RTLD_DEEPBIND (since glibc 2.3.4)
Place the lookup scope of the symbols in this library ahead of
the global scope. This means that a self-contained library
will use its own symbols in preference to global symbols with
the same name contained in libraries that have already been
loaded. This flag is not specified in POSIX.1-2001.

Whether it works or not seems a bit irrelevant, though, since it’s non-portable and introduces a few problems of its own. Even the guy who added it seems to think it’s a bad idea. In the end, I adopted what many probably thought was the obvious solution: rename the conflicting symbols. I actually found four of them using “nm” and renamed the versions in marker, so now everything works.

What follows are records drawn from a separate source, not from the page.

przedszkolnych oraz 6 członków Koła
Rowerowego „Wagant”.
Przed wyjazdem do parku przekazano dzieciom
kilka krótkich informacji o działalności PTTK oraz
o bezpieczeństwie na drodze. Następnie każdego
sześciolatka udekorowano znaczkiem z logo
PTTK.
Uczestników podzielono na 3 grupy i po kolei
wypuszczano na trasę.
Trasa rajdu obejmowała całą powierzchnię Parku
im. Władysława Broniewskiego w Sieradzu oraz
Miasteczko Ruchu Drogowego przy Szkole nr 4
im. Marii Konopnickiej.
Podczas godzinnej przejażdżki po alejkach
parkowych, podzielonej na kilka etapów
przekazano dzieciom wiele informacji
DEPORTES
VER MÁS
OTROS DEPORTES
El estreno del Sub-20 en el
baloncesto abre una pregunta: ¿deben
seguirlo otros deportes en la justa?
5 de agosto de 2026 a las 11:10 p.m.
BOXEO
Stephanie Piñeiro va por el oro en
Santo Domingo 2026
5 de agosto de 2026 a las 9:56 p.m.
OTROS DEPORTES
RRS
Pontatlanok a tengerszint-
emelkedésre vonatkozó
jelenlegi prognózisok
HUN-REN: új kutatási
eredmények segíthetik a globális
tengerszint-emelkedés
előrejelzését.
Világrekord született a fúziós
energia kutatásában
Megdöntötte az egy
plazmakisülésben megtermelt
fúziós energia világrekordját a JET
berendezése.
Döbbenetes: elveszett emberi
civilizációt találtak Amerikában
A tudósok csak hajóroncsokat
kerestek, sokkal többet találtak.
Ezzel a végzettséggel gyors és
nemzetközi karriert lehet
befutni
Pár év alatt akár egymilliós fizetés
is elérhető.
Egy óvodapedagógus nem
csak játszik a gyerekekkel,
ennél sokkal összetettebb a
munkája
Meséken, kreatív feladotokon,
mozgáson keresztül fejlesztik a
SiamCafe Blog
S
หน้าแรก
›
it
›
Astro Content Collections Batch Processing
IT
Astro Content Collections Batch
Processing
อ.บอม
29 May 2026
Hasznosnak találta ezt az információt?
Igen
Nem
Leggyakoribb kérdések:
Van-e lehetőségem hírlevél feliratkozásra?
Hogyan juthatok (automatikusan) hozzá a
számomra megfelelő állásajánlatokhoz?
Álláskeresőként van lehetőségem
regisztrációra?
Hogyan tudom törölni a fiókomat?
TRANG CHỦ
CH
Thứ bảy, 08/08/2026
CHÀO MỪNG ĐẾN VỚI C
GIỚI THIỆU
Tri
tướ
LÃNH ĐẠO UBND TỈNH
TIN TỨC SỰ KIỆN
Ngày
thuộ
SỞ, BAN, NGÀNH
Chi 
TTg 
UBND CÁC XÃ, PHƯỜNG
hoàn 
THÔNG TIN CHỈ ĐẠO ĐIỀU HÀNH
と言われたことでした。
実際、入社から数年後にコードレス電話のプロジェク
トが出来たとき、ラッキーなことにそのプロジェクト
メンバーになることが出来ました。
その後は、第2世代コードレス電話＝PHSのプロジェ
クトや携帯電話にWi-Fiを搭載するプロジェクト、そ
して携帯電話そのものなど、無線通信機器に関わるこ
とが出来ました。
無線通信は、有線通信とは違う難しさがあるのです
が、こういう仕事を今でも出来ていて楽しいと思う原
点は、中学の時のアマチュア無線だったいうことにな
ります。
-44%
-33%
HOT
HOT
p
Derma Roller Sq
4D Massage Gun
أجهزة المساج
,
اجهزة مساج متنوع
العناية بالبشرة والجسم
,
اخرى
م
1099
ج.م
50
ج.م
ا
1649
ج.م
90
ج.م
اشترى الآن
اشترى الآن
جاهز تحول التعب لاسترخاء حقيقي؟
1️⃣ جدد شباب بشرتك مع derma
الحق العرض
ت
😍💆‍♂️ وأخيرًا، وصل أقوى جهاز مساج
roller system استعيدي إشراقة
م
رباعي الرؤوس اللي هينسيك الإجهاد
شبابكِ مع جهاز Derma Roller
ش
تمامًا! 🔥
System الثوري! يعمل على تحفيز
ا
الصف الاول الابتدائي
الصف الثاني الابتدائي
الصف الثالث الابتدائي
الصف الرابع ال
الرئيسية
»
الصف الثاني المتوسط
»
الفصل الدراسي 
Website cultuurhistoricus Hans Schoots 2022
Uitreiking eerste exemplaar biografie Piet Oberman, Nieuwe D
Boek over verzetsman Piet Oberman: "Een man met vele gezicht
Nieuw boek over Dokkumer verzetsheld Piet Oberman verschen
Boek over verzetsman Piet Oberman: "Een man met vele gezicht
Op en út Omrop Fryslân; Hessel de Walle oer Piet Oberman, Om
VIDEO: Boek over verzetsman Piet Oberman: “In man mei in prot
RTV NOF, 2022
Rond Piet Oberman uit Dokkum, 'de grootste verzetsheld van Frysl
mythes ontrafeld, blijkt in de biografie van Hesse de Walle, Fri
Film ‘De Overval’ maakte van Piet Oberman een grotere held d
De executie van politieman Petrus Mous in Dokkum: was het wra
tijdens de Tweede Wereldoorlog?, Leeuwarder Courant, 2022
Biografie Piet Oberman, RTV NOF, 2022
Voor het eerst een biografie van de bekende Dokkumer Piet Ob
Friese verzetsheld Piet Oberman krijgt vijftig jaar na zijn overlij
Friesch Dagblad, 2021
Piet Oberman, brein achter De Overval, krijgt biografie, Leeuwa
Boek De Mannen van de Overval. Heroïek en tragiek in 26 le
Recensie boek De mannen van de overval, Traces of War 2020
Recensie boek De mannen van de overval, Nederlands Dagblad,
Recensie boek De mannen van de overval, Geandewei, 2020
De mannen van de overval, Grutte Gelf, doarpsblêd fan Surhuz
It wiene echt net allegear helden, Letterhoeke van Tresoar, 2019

The moral of the story, and the reason I’m writing about this instead of filing it away as just another among hundreds of other debugging stories that nobody else will ever care about, is that plugins and dynamic loading can be trickier than you think. This one would have been easy to miss if I had just stepped over quota_local_new instead of stepping into it, or if I hadn’t happened to notice the line numbers, or if I hadn’t already tangled with linkers and loaders enough to know that the way symbols get resolved can lead to some pretty “spooky” results. Maybe somebody reading this, or searching for terms like dlopen or RTLD_GLOBAL, will find this and be saved some tedious debugging.